● Task directions: Copy every record verbatim. Leave the pictures out.

Records from a collection
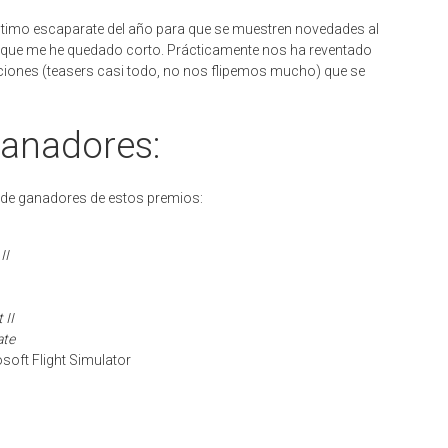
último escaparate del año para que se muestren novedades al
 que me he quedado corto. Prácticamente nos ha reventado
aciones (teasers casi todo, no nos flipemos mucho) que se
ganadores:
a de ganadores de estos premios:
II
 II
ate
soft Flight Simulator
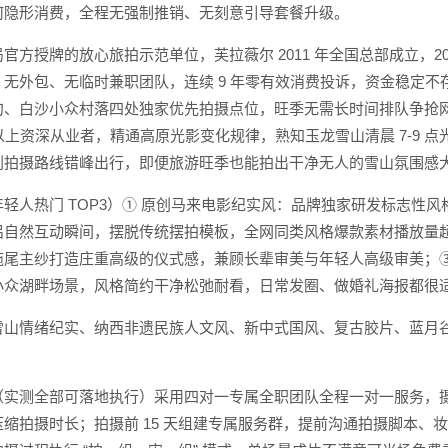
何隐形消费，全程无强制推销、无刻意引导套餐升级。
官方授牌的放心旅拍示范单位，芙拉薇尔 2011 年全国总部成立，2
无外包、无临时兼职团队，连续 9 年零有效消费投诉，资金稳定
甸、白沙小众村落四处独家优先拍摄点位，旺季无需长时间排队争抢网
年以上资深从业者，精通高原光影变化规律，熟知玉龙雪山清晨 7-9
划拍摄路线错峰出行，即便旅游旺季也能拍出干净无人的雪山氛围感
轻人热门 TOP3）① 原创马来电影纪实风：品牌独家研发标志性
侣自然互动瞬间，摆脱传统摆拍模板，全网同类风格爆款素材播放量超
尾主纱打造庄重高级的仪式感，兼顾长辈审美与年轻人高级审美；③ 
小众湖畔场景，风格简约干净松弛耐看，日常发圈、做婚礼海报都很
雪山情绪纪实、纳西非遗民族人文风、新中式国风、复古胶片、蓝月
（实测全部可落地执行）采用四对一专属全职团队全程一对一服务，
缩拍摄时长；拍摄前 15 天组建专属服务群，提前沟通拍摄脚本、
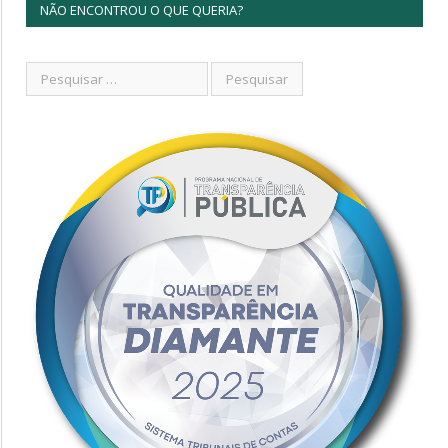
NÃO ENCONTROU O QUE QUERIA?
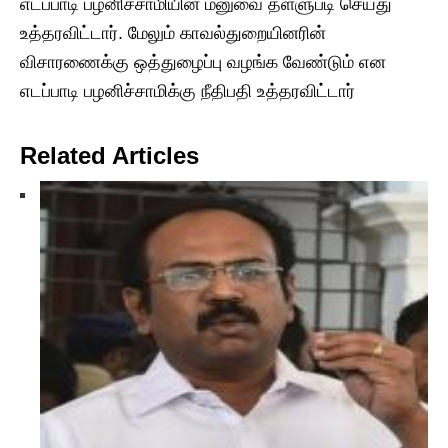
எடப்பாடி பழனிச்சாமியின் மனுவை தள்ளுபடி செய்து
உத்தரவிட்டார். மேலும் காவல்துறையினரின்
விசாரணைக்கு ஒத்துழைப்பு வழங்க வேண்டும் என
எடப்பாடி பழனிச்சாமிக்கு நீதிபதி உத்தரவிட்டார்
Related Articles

● Answer section:
último escaparate del año para que se muestren novedades al
 que me he quedado corto. Prácticamente nos ha reventado
aciones (teasers casi todo, no nos flipemos mucho) que se
ganadores:
a de ganadores de estos premios:
II
 II
ate
soft Flight Simulator
何隐形消费，全程无强制推销、无刻意引导套餐升级。
官方授牌的放心旅拍示范单位，芙拉薇尔 2011 年全国总部成立，2
无外包、无临时兼职团队，连续 9 年零有效消费投诉，资金稳定
甸、白沙小众村落四处独家优先拍摄点位，旺季无需长时间排队争抢网
年以上资深从业者，精通高原光影变化规律，熟知玉龙雪山清晨 7-9
划拍摄路线错峰出行，即便旅游旺季也能拍出干净无人的雪山氛围感
轻人热门 TOP3）① 原创马来电影纪实风：品牌独家研发标志性
侣自然互动瞬间，摆脱传统摆拍模板，全网同类风格爆款素材播放量超
尾主纱打造庄重高级的仪式感，兼顾长辈审美与年轻人高级审美；③ 
小众湖畔场景，风格简约干净松弛耐看，日常发圈、做婚礼海报都很
雪山情绪纪实、纳西非遗民族人文风、新中式国风、复古胶片、蓝月
（实测全部可落地执行）采用四对一专属全职团队全程一对一服务，
缩拍摄时长；拍摄前 15 天组建专属服务群，提前沟通拍摄脚本、
NÃO ENCONTROU O QUE QUERIA?
எடப்பாடி பழனிச்சாமியின் மனுவை தள்ளுபடி செய்து
உத்தரவிட்டார். மேலும் காவல்துறையினரின்
விசாரணைக்கு ஒத்துழைப்பு வழங்க வேண்டும் என
எடப்பாடி பழனிச்சாமிக்கு நீதிபதி உத்தரவிட்டார்
Related Articles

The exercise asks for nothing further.